Wednesday, February 26, 2014

Sexism Is Not Dead

People are likely to challenge the notion that there is still a lot of work to be done to combat sexism in society. Feminism in the mainstream public imagination is a relic of the 1960s and 70s, in much the same way racism is seen as a 20th century issue that was magically solved with the Civil Rights Act. This way of thinking is dangerous to progress.

It is clear to all who are listening that despite the fact that there are more women in the workplace than ever, sexism is as strong as it has ever been. The mistaken belief that feminism defeated sexism in the 1970s allows the patriarchy to run unchecked. As a result, women AND men suffer.

As an outspoken feminist, I've seen my fair share of violent, sexist rhetoric. My Block list on tumblr, for example, is comprised almost exclusively of antifeminists who have targeted me based on social justice issues I've voiced my concerns about. I've been called a "feminzai" more than once - and as a Jewish woman, it offends me deeply. I've had gendered slurs hurled at me by the very same men who claim that sexism is dead. And every time I've had arguments with these men, they have made personal attacks, not logical ones.

One such incident happened in person. A half an hour before one of my political science finals, I arrived to find a student I had had many disagreements with over the course of the semester sitting at the professor's desk in her absence reading from a book by Michael Savage to the other assembled students. For those of you who don't know who Michael Savage is: There is a talk radio lunacy scale. Rush Limbaugh is, amazingly, only the first step. He is followed by Sean Hannity and Mark Levin. The top tier would be Michael Savage, a man who makes many Tea Partiers look positively moderate by comparison. I promptly turned around and said to the class "Let me know when he's done spouting his bullshit," and walked out of the room. The student, a Republican from South Carolina named Adam, had only started reading from Savage's book when I stepped into the classroom; I had no doubt he was trying to antagonize me.

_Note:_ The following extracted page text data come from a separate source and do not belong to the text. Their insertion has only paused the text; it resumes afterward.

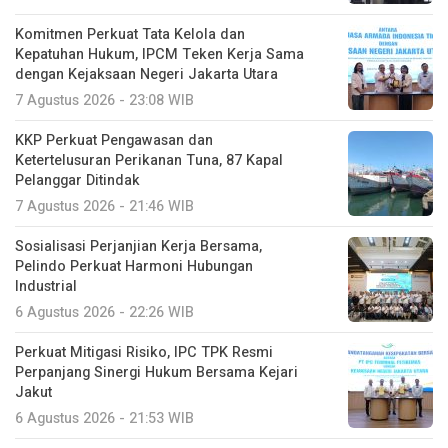
Komitmen Perkuat Tata Kelola dan
Kepatuhan Hukum, IPCM Teken Kerja Sama
dengan Kejaksaan Negeri Jakarta Utara
7 Agustus 2026 - 23:08 WIB
KKP Perkuat Pengawasan dan
Ketertelusuran Perikanan Tuna, 87 Kapal
Pelanggar Ditindak
7 Agustus 2026 - 21:46 WIB
Sosialisasi Perjanjian Kerja Bersama,
Pelindo Perkuat Harmoni Hubungan
Industrial
6 Agustus 2026 - 22:26 WIB
Perkuat Mitigasi Risiko, IPC TPK Resmi
Perpanjang Sinergi Hukum Bersama Kejari
Jakut
6 Agustus 2026 - 21:53 WIB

I waited ten minutes, and then reentered the room. As I predicted, Savage's book was long gone. The peace, however, did not last long. Adam began discussing the Obama administration's position on drone strikes and, yet again, turned to challenge me. When he said "We're not the ones killing innocent people," I laughed.

"And what do you call the wars in Afghanistan and Iraq?" I asked him.

"We're pro-life."

"Anti-abortion is not pro-life." I was just hoping he would bring me into an abortion debate. I was ready. And then he smiled the nastiest smile I've ever seen.

"Oh I know what's going on," he said, staring directly at me. "It's that time of the month and the government hasn't given you your medication yet."

That was the closest I've ever been to physical violence. I nearly left my seat and smacked him across his horrible arrogant face. The only thing that stayed my hand was the fact that I had a final exam. As the rest of the students in the room chattered nervously, I said to Adam in a low voice: "How fucking dare you."

Adam knew that he had thrown logic aside and resorted to personal attacks to rile me. And to this day I have no doubt that the only reason he did so was because I am a woman. It is a common trend: in a debate, men try to remain civil. If it is between a man and a woman, there is a noticeable lack of respect present. As I stood ready to engage in debate with an illogical conservative, he killed the discussion.

What made this even worse was my classmates' response. One person said "You really shouldn't have said that." But as I told Adam off, another student said, "But you're letting this get to you, it's what he wants." Others agreed.

At that moment I knew I was alone. Instead of standing up for a woman who had just been subjected to a horribly sexist personal attack, the class believed it was my responsibility to let it slide.

Patriarchal society would have us think it is up to women to not be offended, rather than up to the man to curb his sexism. Until we decide that, as a society, we must confront sexism in every setting, especially casual ones, women will continue to be victimized and dismissed.

Sexism is not dead. But it should be.